(SOURCE INFORMATION begins)
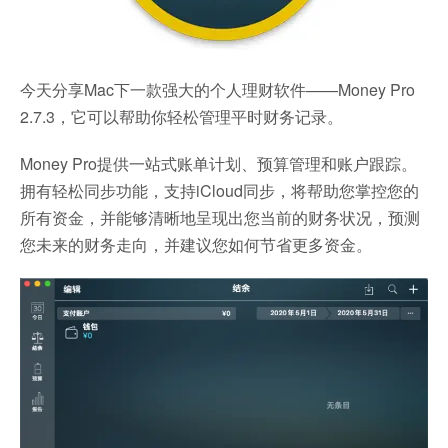
今天分享Mac下一款强大的个人理财软件——Money Pro
2.7.3，它可以帮助你轻松管理平时财务记录。
Money Pro提供一站式账单计划、预算管理和账户跟踪。
拥有轻松同步功能，支持iCloud同步，将帮助您掌控您的
所有资金，并能够清晰地呈现出您当前的财务状况，预测
您未来的财务走向，并建议您如何节省更多资金。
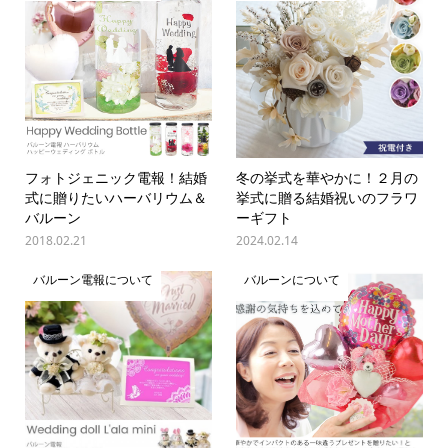
フォトジェニック電報！結婚
冬の挙式を華やかに！２月の
式に贈りたいハーバリウム＆
挙式に贈る結婚祝いのフラワ
バルーン
ーギフト
2018.02.21
2024.02.14
バルーン電報について
バルーンについて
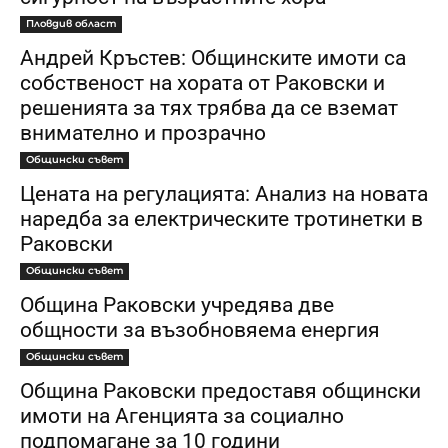
Пловдив област
Андрей Кръстев: Общинските имоти са
собственост на хората от Раковски и
решенията за тях трябва да се вземат
внимателно и прозрачно
Общински съвет
Цената на регулацията: Анализ на новата
наредба за електрическите тротинетки в
Раковски
Общински съвет
Община Раковски учредява две
общности за възобновяема енергия
Общински съвет
Община Раковски предоставя общински
имоти на Агенцията за социално
подпомагане за 10 години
(SOURCE INFORMATION ends)
Every line from the data above that contains "имоти" must appear in the answer.

- _RESPONSE TO THE EXERCISE_
Андрей Кръстев: Общинските имоти са
имоти на Агенцията за социално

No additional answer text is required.